Considérant qu’il résulte de tout ce qui précède que France Télécom, substitué à l’administration des télécommunications, n’est pas fondé à soutenir que c’est à tort que, par le jugement attaqué, lequel est suffisamment motivé, le tribunal administratif de Versailles a annulé la décision contenue dans la lettre du 19 octobre 1987 par laquelle l’administration des télécommunications a refusé de prendre à sa charge les frais de déplacement de ses conduites et câbles téléphoniques situés sous la rue Jean Jaurès à Jouy-en-Josas ;

Sur les conclusions relatives aux frais exposés et non compris dans les dépens :

Considérant, d’une part, qu’il y a lieu, dans les circonstances de l’espèce, de faire application de l’article L. 761-1 du code de justice administrative et de condamner France Télécom à payer au SYNDICAT INTERCOMMUNAL POUR L’ASSAINISSEMENT DE LA VALLÉE DE LA BIEVRE une somme de 20 000 F au titre des frais exposés par lui et non compris dans les dépens ; que ces dispositions font obstacle à ce que le SYNDICAT INTERCOMMUNAL POUR L’ASSAINISSEMENT DE LA VALLÉE DE LA BIEVRE, qui n’est pas dans la présente instance la partie perdante, soit condamnée à payer à France Télécom la somme qu’il demande au même titre ;

DÉCIDE :

Article 1er : L’arrêt de la cour administrative d’appel de Paris en date du 6 février 1997 est annulé.
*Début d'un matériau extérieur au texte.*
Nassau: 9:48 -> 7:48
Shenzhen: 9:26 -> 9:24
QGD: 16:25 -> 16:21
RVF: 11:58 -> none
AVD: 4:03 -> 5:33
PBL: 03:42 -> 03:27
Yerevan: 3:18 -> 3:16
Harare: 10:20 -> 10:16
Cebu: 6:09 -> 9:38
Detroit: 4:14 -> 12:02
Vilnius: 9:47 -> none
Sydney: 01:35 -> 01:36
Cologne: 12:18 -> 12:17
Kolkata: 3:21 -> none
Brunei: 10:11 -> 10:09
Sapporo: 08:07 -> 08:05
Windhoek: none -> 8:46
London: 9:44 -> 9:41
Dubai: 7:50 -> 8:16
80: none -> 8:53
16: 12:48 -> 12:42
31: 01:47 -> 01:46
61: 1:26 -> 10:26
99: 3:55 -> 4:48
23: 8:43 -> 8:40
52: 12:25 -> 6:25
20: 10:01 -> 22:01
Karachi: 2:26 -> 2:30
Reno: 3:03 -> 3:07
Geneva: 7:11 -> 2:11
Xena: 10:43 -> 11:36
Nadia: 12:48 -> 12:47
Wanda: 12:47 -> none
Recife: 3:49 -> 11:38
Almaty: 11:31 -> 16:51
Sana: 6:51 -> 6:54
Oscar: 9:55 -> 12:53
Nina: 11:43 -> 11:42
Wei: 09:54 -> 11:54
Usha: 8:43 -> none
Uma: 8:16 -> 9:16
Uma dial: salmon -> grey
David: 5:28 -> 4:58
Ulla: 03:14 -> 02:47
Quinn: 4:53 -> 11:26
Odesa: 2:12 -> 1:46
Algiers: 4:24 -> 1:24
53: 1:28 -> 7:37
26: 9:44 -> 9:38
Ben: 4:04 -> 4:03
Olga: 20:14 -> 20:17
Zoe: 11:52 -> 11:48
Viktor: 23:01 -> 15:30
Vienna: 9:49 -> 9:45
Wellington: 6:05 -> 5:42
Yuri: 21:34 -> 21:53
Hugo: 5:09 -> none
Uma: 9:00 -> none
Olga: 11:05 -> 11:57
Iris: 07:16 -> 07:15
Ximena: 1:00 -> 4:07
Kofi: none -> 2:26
Article 2 : La requête présentée par France Télécom devant la cour administrative d’appel de Paris est rejetée.

Article 3 : France Télécom est condamné à payer au SYNDICAT INTERCOMMUNAL POUR L’ASSAINISSEMENT DE LA VALLÉE DE LA BIEVRE une somme de 20 000 F au titre des frais exposés et non compris dans les dépens.

Article 4 : Les conclusions de France Télécom tendant à l’application des dispositions de l’article, L. 761-1 du code de justice administrative sont rejetées.

Article 5 : La présente décision sera notifiée au SYNDICAT INTERCOMMUNAL POUR L’ASSAINISSEMENT DE LA VALLEE DE LA BIEVRE (SIAVB), à France Télécom et au ministre de l’économie, des finances et de l’industrie.